Segment Start: The input

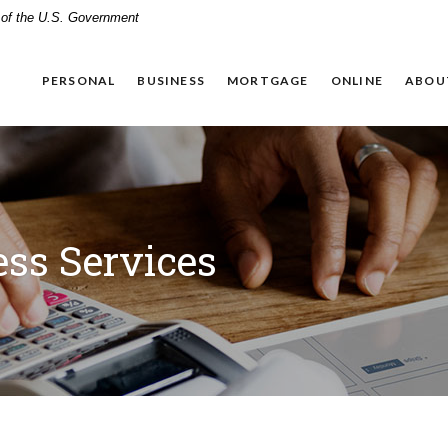
t of the U.S. Government
PERSONAL
BUSINESS
MORTGAGE
ONLINE
ABOU
ss Services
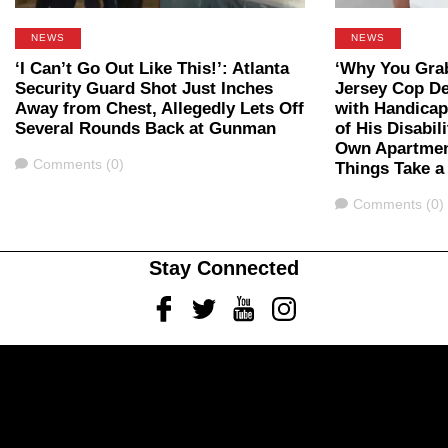
NEWS
NEWS
‘I Can’t Go Out Like This!’: Atlanta
‘Why You Gra
Security Guard Shot Just Inches
Jersey Cop D
Away from Chest, Allegedly Lets Off
with Handicap
Several Rounds Back at Gunman
of His Disabil
Own Apartmen
Comments
Comments (0)
Things Take a
Comments
Comments (0)
Stay Connected
Facebook
Twitter
Youtube
Instagram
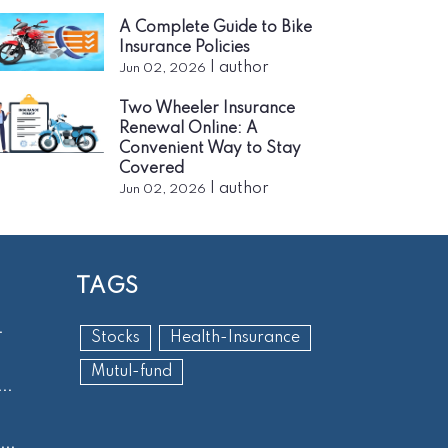
A Complete Guide to Bike
Insurance Policies
|
author
Jun 02, 2026
Two Wheeler Insurance
Renewal Online: A
Convenient Way to Stay
Covered
|
author
Jun 02, 2026
TAGS
.
Stocks
Health-Insurance
Mutul-fund
..
..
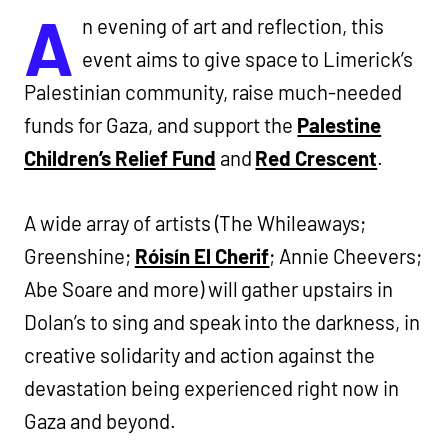
A
n evening of art and reflection, this
event aims to give space to Limerick’s
Palestinian community, raise much-needed
funds for Gaza, and support the
Palestine
Children’s Relief Fund
and
Red Crescent
.
A wide array of artists (The Whileaways;
Greenshine;
Róisín El Cherif
; Annie Cheevers;
Abe Soare and more) will gather upstairs in
Dolan’s to sing and speak into the darkness, in
creative solidarity and action against the
devastation being experienced right now in
Gaza and beyond.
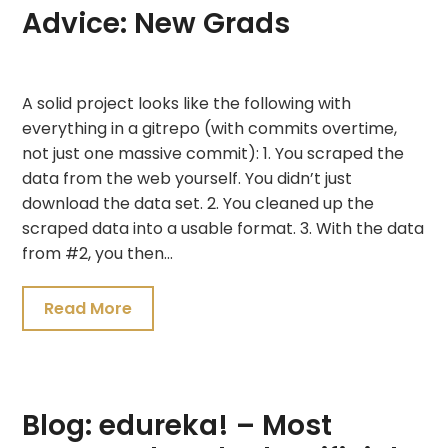
Advice: New Grads
July
A solid project looks like the following with
20,
everything in a gitrepo (with commits overtime,
2021
not just one massive commit): 1. You scraped the
data from the web yourself. You didn’t just
download the data set. 2. You cleaned up the
scraped data into a usable format. 3. With the data
from #2, you then…
Read More
Blog: edureka! – Most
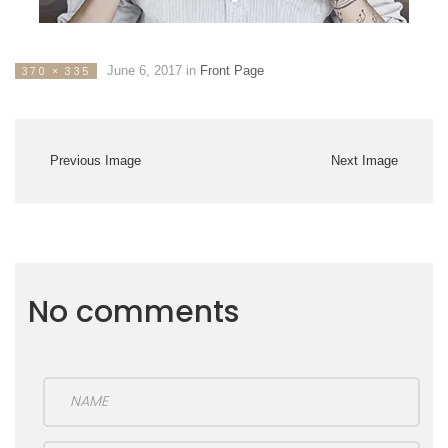
June 6, 2017
in
Front Page
370 × 335
Previous Image
Next Image
No comments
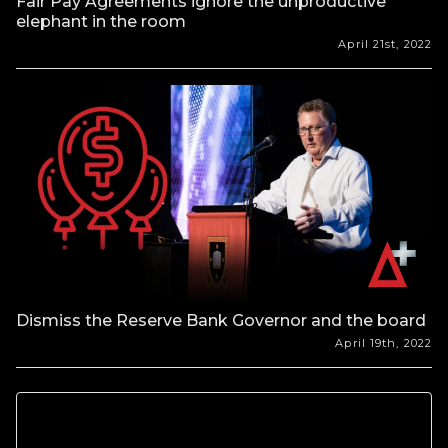
Fair Pay Agreements ignore the unproductive
elephant in the room
April 21st, 2022
Dismiss the Reserve Bank Governor and the board
April 19th, 2022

Segment End: The input

* [The problem]
Above are the records; transcribe them exactly without the pictures.

* [Response for this exercise]
t of the U.S. Government
PERSONAL
BUSINESS
MORTGAGE
ONLINE
ABOU
ss Services
NEWS
NEWS
‘I Can’t Go Out Like This!’: Atlanta
‘Why You Gra
Security Guard Shot Just Inches
Jersey Cop D
Away from Chest, Allegedly Lets Off
with Handicap
Several Rounds Back at Gunman
of His Disabil
Own Apartmen
Comments
Comments (0)
Things Take a
Comments
Comments (0)
Stay Connected
Facebook
Twitter
Youtube
Instagram
A Complete Guide to Bike
Insurance Policies
|
author
Jun 02, 2026
Two Wheeler Insurance
Renewal Online: A
Convenient Way to Stay
Covered
|
author
Jun 02, 2026
TAGS
.
Stocks
Health-Insurance
Mutul-fund
..
..
A
n evening of art and reflection, this
event aims to give space to Limerick’s
Palestinian community, raise much-needed
funds for Gaza, and support the
Palestine
Children’s Relief Fund
and
Red Crescent
.
A wide array of artists (The Whileaways;
Greenshine;
Róisín El Cherif
; Annie Cheevers;
Abe Soare and more) will gather upstairs in
Dolan’s to sing and speak into the darkness, in
creative solidarity and action against the
devastation being experienced right now in
Gaza and beyond.
Advice: New Grads
July
A solid project looks like the following with
20,
everything in a gitrepo (with commits overtime,
2021
not just one massive commit): 1. You scraped the
data from the web yourself. You didn’t just
download the data set. 2. You cleaned up the
scraped data into a usable format. 3. With the data
from #2, you then…
Read More
Blog: edureka! – Most
June 6, 2017
in
Front Page
370 × 335
Previous Image
Next Image
No comments
Fair Pay Agreements ignore the unproductive
elephant in the room
April 21st, 2022
Dismiss the Reserve Bank Governor and the board
April 19th, 2022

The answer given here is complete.